CBI joins City chorus calling for rates relief and furlough extension

The CBI has joined a chorus of major business bodies calling for further financial support for UK firms as England grapples with its third national lockdown.

The business group today urged chancellor Rishi Sunak to extend the furlough scheme for two months beyond its current expiry date of April, and to provide “targeted support” for businesses over the summer.

Read more: City salaries up this quarter as London weathers worst of 2020

It also called on the Treasury to extend the business rates holiday for at least another three months for UK firms forced to close under current restrictions, and to expand financial relief to supply chains.

“Throughout the pandemic, the Treasury has listened and acted swiftly to offer businesses a lifeline.  But with the latest lockdown squeezing cash flow and demand like never before, business resilience is at an all-time low,” the group said in a statement.

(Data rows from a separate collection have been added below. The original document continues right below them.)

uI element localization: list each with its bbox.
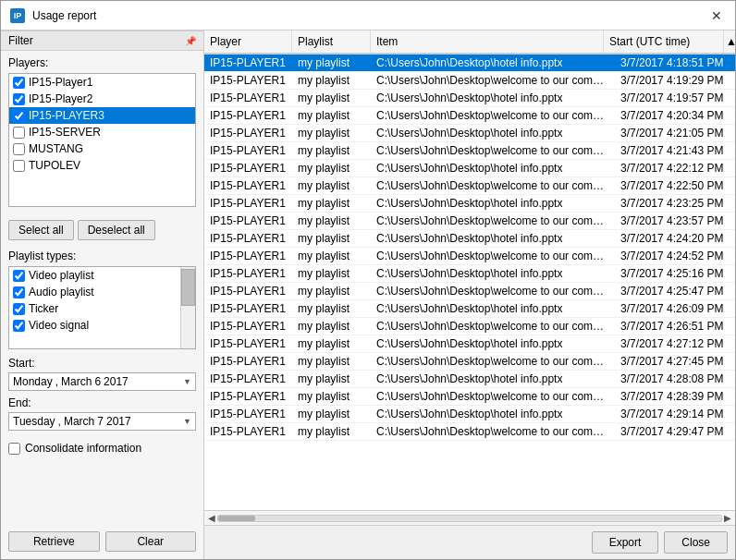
player-list[interactable]: IP15-Player1IP15-Player2IP15-PLAYER3IP15… [8, 73, 196, 207]
playlist-type-checkbox[interactable] [13, 270, 25, 282]
table-header: Player Playlist Item Start (UTC time) ▲ [204, 30, 735, 55]
playlist-type-checkbox[interactable] [13, 320, 25, 332]
start-dropdown-arrow[interactable]: ▼ [183, 377, 191, 386]
player-checkbox[interactable] [13, 110, 25, 122]
end-dropdown-arrow[interactable]: ▼ [183, 417, 191, 426]
table-row[interactable]: IP15-PLAYER1my playlistC:\Users\John\Des… [204, 230, 735, 248]
scroll-right-arrow[interactable]: ▶ [722, 513, 733, 523]
col-playlist[interactable]: Playlist [292, 30, 371, 53]
start-day: Monday [13, 375, 53, 388]
table-row[interactable]: IP15-PLAYER1my playlistC:\Users\John\Des… [204, 160, 735, 177]
window-close-button[interactable]: ✕ [707, 6, 726, 25]
col-start[interactable]: Start (UTC time) [604, 30, 724, 53]
main-content: Filter 📌 Players: IP15-Player1IP15-Playe… [1, 30, 735, 559]
title-bar-left: IP Usage report [10, 8, 96, 23]
table-cell-playlist: my playlist [292, 318, 371, 335]
playlist-type-checkbox[interactable] [13, 303, 25, 315]
retrieve-button[interactable]: Retrieve [8, 531, 100, 552]
player-item[interactable]: IP15-SERVER [9, 124, 195, 140]
select-all-button[interactable]: Select all [8, 220, 74, 240]
table-cell-player: IP15-PLAYER1 [204, 388, 292, 405]
deselect-all-button[interactable]: Deselect all [78, 220, 155, 240]
table-cell-player: IP15-PLAYER1 [204, 55, 292, 71]
table-row[interactable]: IP15-PLAYER1my playlistC:\Users\John\Des… [204, 318, 735, 335]
table-row[interactable]: IP15-PLAYER1my playlistC:\Users\John\Des… [204, 90, 735, 107]
table-row[interactable]: IP15-PLAYER1my playlistC:\Users\John\Des… [204, 177, 735, 195]
playlist-type-item[interactable]: Ticker [9, 300, 180, 317]
playlist-type-name: Ticker [29, 302, 58, 315]
consolidate-label: Consolidate information [25, 442, 141, 455]
scroll-left-arrow[interactable]: ◀ [206, 513, 217, 523]
table-row[interactable]: IP15-PLAYER1my playlistC:\Users\John\Des… [204, 142, 735, 160]
table-cell-player: IP15-PLAYER1 [204, 230, 292, 247]
table-cell-start: 3/7/2017 4:23:25 PM [615, 195, 735, 212]
player-item[interactable]: MUSTANG [9, 140, 195, 157]
player-checkbox[interactable] [13, 93, 25, 105]
table-cell-start: 3/7/2017 4:24:20 PM [615, 230, 735, 247]
player-item[interactable]: TUPOLEV [9, 157, 195, 174]
table-cell-item: C:\Users\John\Desktop\hotel info.pptx [371, 335, 615, 352]
end-month: March [64, 415, 94, 428]
table-body[interactable]: IP15-PLAYER1my playlistC:\Users\John\Des… [204, 55, 735, 510]
table-cell-start: 3/7/2017 4:29:47 PM [615, 423, 735, 440]
end-year: 2017 [106, 415, 131, 428]
scrollbar-thumb[interactable] [218, 516, 255, 521]
playlist-type-item[interactable]: Video signal [9, 317, 180, 334]
table-row[interactable]: IP15-PLAYER1my playlistC:\Users\John\Des… [204, 213, 735, 230]
clear-button[interactable]: Clear [105, 531, 197, 552]
col-sort-indicator: ▲ [724, 30, 735, 53]
table-row[interactable]: IP15-PLAYER1my playlistC:\Users\John\Des… [204, 406, 735, 423]
table-cell-playlist: my playlist [292, 195, 371, 212]
pin-icon[interactable]: 📌 [185, 36, 196, 46]
table-cell-player: IP15-PLAYER1 [204, 318, 292, 335]
table-row[interactable]: IP15-PLAYER1my playlistC:\Users\John\Des… [204, 423, 735, 441]
playlist-type-item[interactable]: Audio playlist [9, 284, 180, 300]
table-cell-playlist: my playlist [292, 90, 371, 106]
table-row[interactable]: IP15-PLAYER1my playlistC:\Users\John\Des… [204, 388, 735, 406]
player-checkbox[interactable] [13, 160, 25, 172]
table-cell-item: C:\Users\John\Desktop\hotel info.pptx [371, 160, 615, 177]
table-row[interactable]: IP15-PLAYER1my playlistC:\Users\John\Des… [204, 335, 735, 353]
end-date: 7 [97, 415, 104, 428]
player-item[interactable]: IP15-Player1 [9, 74, 195, 91]
table-cell-playlist: my playlist [292, 335, 371, 352]
close-button[interactable]: Close [664, 531, 728, 554]
playlist-type-name: Video playlist [29, 269, 94, 282]
end-date-picker[interactable]: Tuesday , March 7 2017 ▼ [8, 412, 196, 431]
table-cell-playlist: my playlist [292, 353, 371, 370]
horizontal-scrollbar[interactable]: ◀ ▶ [204, 510, 735, 525]
table-row[interactable]: IP15-PLAYER1my playlistC:\Users\John\Des… [204, 55, 735, 72]
table-row[interactable]: IP15-PLAYER1my playlistC:\Users\John\Des… [204, 107, 735, 125]
table-cell-playlist: my playlist [292, 107, 371, 124]
table-cell-player: IP15-PLAYER1 [204, 335, 292, 352]
player-item[interactable]: IP15-Player2 [9, 91, 195, 107]
table-row[interactable]: IP15-PLAYER1my playlistC:\Users\John\Des… [204, 125, 735, 142]
table-cell-start: 3/7/2017 4:26:09 PM [615, 300, 735, 317]
table-row[interactable]: IP15-PLAYER1my playlistC:\Users\John\Des… [204, 353, 735, 371]
table-cell-item: C:\Users\John\Desktop\welcome to our com… [371, 283, 615, 299]
table-row[interactable]: IP15-PLAYER1my playlistC:\Users\John\Des… [204, 371, 735, 388]
player-checkbox[interactable] [13, 127, 25, 139]
table-cell-start: 3/7/2017 4:24:52 PM [615, 248, 735, 264]
table-row[interactable]: IP15-PLAYER1my playlistC:\Users\John\Des… [204, 248, 735, 265]
player-item[interactable]: IP15-PLAYER3 [9, 107, 195, 124]
table-row[interactable]: IP15-PLAYER1my playlistC:\Users\John\Des… [204, 195, 735, 213]
col-player[interactable]: Player [204, 30, 292, 53]
player-checkbox[interactable] [13, 77, 25, 89]
playlist-type-item[interactable]: Video playlist [9, 267, 180, 284]
table-cell-playlist: my playlist [292, 160, 371, 177]
table-row[interactable]: IP15-PLAYER1my playlistC:\Users\John\Des… [204, 72, 735, 90]
table-cell-start: 3/7/2017 4:19:29 PM [615, 72, 735, 89]
table-cell-playlist: my playlist [292, 177, 371, 194]
table-row[interactable]: IP15-PLAYER1my playlistC:\Users\John\Des… [204, 300, 735, 318]
players-label: Players: [8, 56, 196, 69]
col-item[interactable]: Item [371, 30, 604, 53]
start-date-picker[interactable]: Monday , March 6 2017 ▼ [8, 372, 196, 391]
player-checkbox[interactable] [13, 143, 25, 155]
consolidate-checkbox[interactable] [8, 443, 20, 455]
export-button[interactable]: Export [592, 531, 659, 554]
table-row[interactable]: IP15-PLAYER1my playlistC:\Users\John\Des… [204, 283, 735, 300]
playlist-type-checkbox[interactable] [13, 286, 25, 298]
table-cell-item: C:\Users\John\Desktop\welcome to our com… [371, 248, 615, 264]
table-row[interactable]: IP15-PLAYER1my playlistC:\Users\John\Des… [204, 265, 735, 283]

The CBI, which represents around 190,000 British businesses, also joined the British Chambers of Commerce (BCC) in calling for temporary VAT cuts.

It urged Sunak to lengthen repayment periods for existing VAT deferrals until June 2021 “at the earliest”, and to implement deferrals on VAT bills due now until 2022.

“Almost a year of disrupted demand and extensive restrictions to company operations is taking its toll,” said CBI director-general Tony Danker. “Staff morale has taken a hit. And business resilience has hit a sobering new low.

“The government must once again stand shoulder-to-shoulder with businesses to underwrite support for the duration, helping viable enterprises to last the course… The rule of thumb must be that business support remains in parallel to restrictions and that those measures do not come to a sudden stop, but tail off over time,” he added. 

“Just as the lifting of restrictions will be gradual, so must changes to the Government’s sterling support to businesses.”  

It comes after the BCC last week called for a raft of further financial support measures, as its quarterly survey revealed that four in ten firms have seen their cash flow drop during the coronavirus crisis.

The latest unemployment figures showed more than 800,000 people lost their job in 2020, with the jobless rate increasing by 1.2 per cent to 4.9 per cent in the year to last November.

BCC director general Adam Marshall said: “The support schemes the government has introduced so far have saved many firms and jobs, but they have not gone far enough to help many survive a tough start to 2021. 

“The drip-feed approach to business support measures has meant many firms simply cannot plan for the future. 

Read more: Rishi Sunak mulls over a UK corporation tax hike in March Budget

The chancellor has so far spent £280bn during the Covid crisis, taking the UK’s deficit to record levels.

Sunak told City A.M. last week that the Square Mile is set for a “Big Bang 2.0” in the wake of both Brexit and the pandemic that will take the City’s “culture and creativity” to greater, global heights. 

Foreign secretary Dominic Raab yesterday indicated that ministers are keen to “get out of these national lockdowns as soon as possible”, adding that current measures will begin to be eased “`hopefully by March”.